# xmloxide
[](https://github.com/jonwiggins/xmloxide/actions/workflows/ci.yml)
[](https://crates.io/crates/xmloxide)
[](https://docs.rs/xmloxide)
[](LICENSE)
[](https://www.rust-lang.org)
A pure Rust reimplementation of [libxml2](https://gitlab.gnome.org/GNOME/libxml2) — the de facto standard XML/HTML parsing library in the open-source world.
libxml2 became officially unmaintained in December 2025 with known security issues. xmloxide aims to be a memory-safe, high-performance replacement that passes the same conformance test suites.
## Features
- **Memory-safe** — arena-based tree with zero `unsafe` in the public API
- **Conformant** — 100% pass rate on the W3C XML Conformance Test Suite (1727/1727 applicable tests)

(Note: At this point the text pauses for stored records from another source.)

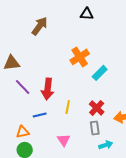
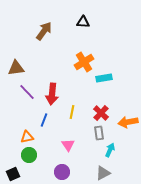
black triangle: (87, 14) -> (83, 22), moved
cyan rectangle: (100, 73) -> (104, 78), turned 35
blue line: (40, 115) -> (44, 120), turned -56
cyan arrow: (106, 145) -> (110, 150), turned -48

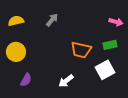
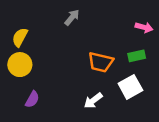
gray arrow: (52, 20) -> (72, 17), moved
yellow semicircle: (16, 21) -> (20, 37), moved, turned -49
white arrow: (66, 81) -> (93, 101), moved

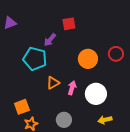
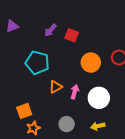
red square: (69, 24) -> (72, 35), moved, turned 32
purple arrow: (50, 40) -> (50, 30), moved
yellow arrow: (105, 120) -> (98, 126), moved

- **Error recovery** — parse malformed XML and still produce a usable tree, just like libxml2
- **Multiple parsing APIs** — DOM tree, SAX2 streaming, XmlReader pull, push/incremental
- **HTML parser** — error-tolerant HTML 4.01 parsing with auto-closing and void elements
- **WHATWG HTML5 parser** — full [HTML Living Standard](https://html.spec.whatwg.org/) tokenizer and tree builder (8810/8810 html5lib-tests passing)
- **HTML5 streaming** — SAX-like callback API for HTML5 (`html5::sax`) that wraps the tokenizer without building a DOM tree
- **CSS selectors** — query elements with familiar CSS syntax (`css::select`) including combinators, pseudo-classes, and fast `#id` lookup
- **XPath 1.0+** — full expression parser and evaluator with all XPath 1.0 core functions plus key XPath 2.0 functions (`matches()`, `replace()`, `tokenize()`, `upper-case()`, `lower-case()`, `abs()`, `min()`, `max()`, and more)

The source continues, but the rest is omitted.